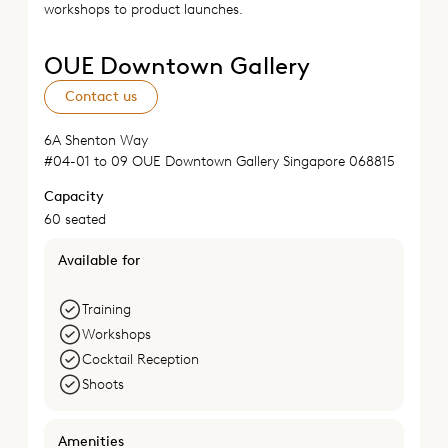
workshops to product launches.
OUE Downtown Gallery
Contact us
6A Shenton Way
#04-01 to 09 OUE Downtown Gallery Singapore 068815
Capacity
60 seated
Available for
Training
Workshops
Cocktail Reception
Shoots
Amenities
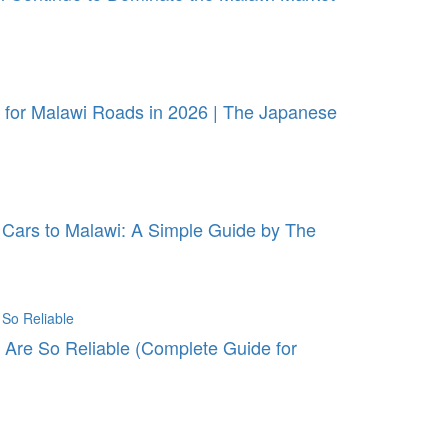
for Malawi Roads in 2026 | The Japanese
Cars to Malawi: A Simple Guide by The
Are So Reliable (Complete Guide for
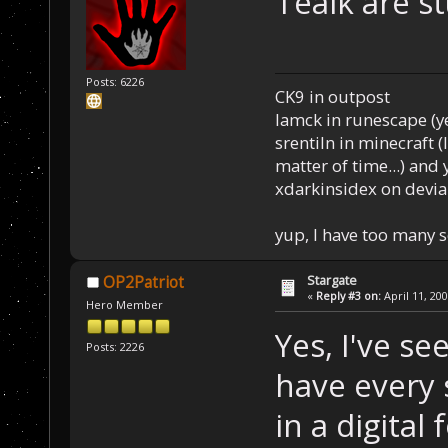
Tealk are st
Posts: 6226
CK9 in outpost
Iamck in runescape (yes
srentiln in minecraft (
matter of time...) and 
xdarkinsidex on devia
yup, I have too many 
Stargate
OP2Patriot
«
Reply #3 on:
April 11, 20
Hero Member
Yes, I've se
Posts: 2226
have every 
in a digital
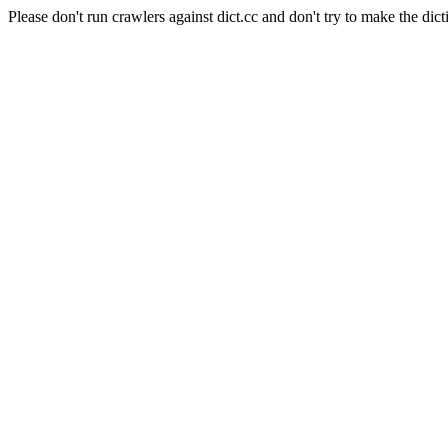
Please don't run crawlers against dict.cc and don't try to make the dict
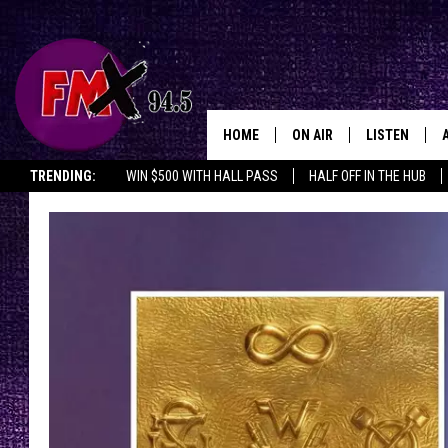
HOME
ON AIR
LISTEN
Lubbo
TRENDING:
WIN $500 WITH HALL PASS
HALF OFF IN THE HUB
DJS
LISTEN LIVE
SHOWS
MOBILE APP
THE ROCKSHOW
ALEXA
WES NESSMAN
GOOGLE HOM
CHRISSY
THE ROCKSH
BACKSTAGE
RENEE RAVEN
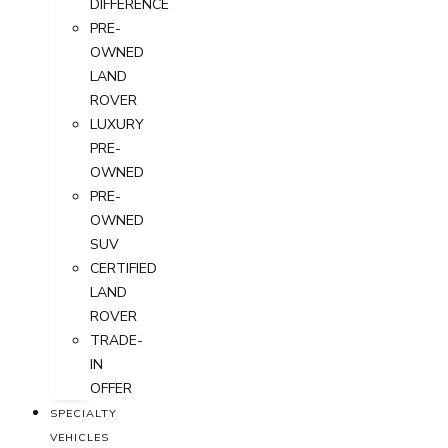
DIFFERENCE
PRE-
OWNED
LAND
ROVER
LUXURY
PRE-
OWNED
PRE-
OWNED
SUV
CERTIFIED
LAND
ROVER
TRADE-
IN
OFFER
SPECIALTY
VEHICLES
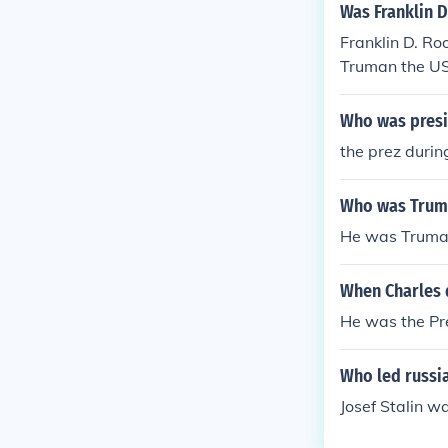
Was Franklin 
Franklin D. R
Truman the US
in office.
Who was presi
the prez duri
Who was Truma
He was Truman
When Charles d
He was the Pr
Who led russi
Josef Stalin w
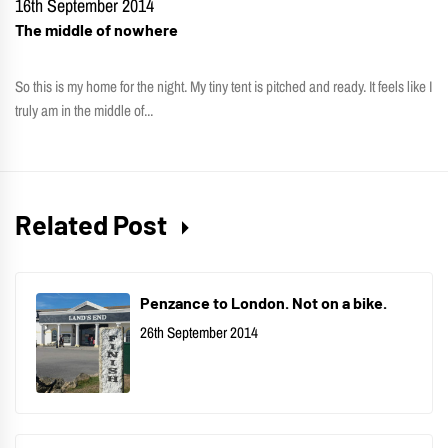
16th September 2014
The middle of nowhere
So this is my home for the night. My tiny tent is pitched and ready. It feels like I
truly am in the middle of...
Related Post
Penzance to London. Not on a bike.
26th September 2014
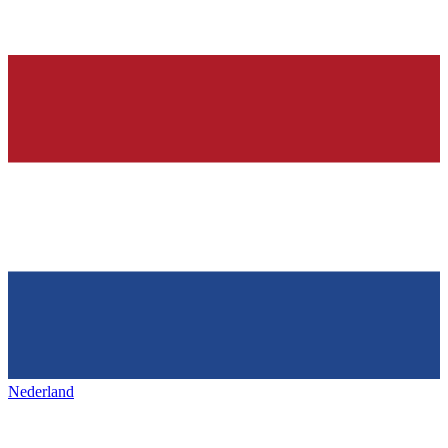
Nederland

• • •

▶ [Task to complete]: All lines from the start of the entries through the one with "April 11, 20" are to be output exactly; omit the pictures.

▶ [Answer for this exercise]:
workshops to product launches.
OUE Downtown Gallery
Contact us
6A Shenton Way
#04-01 to 09 OUE Downtown Gallery Singapore 068815
Capacity
60 seated
Available for
Training
Workshops
Cocktail Reception
Shoots
Amenities
for Malawi Roads in 2026 | The Japanese
Cars to Malawi: A Simple Guide by The
Are So Reliable (Complete Guide for
Tealk are st
Posts: 6226
CK9 in outpost
Iamck in runescape (yes
srentiln in minecraft (
matter of time...) and 
xdarkinsidex on devia
yup, I have too many 
Stargate
OP2Patriot
«
Reply #3 on:
April 11, 20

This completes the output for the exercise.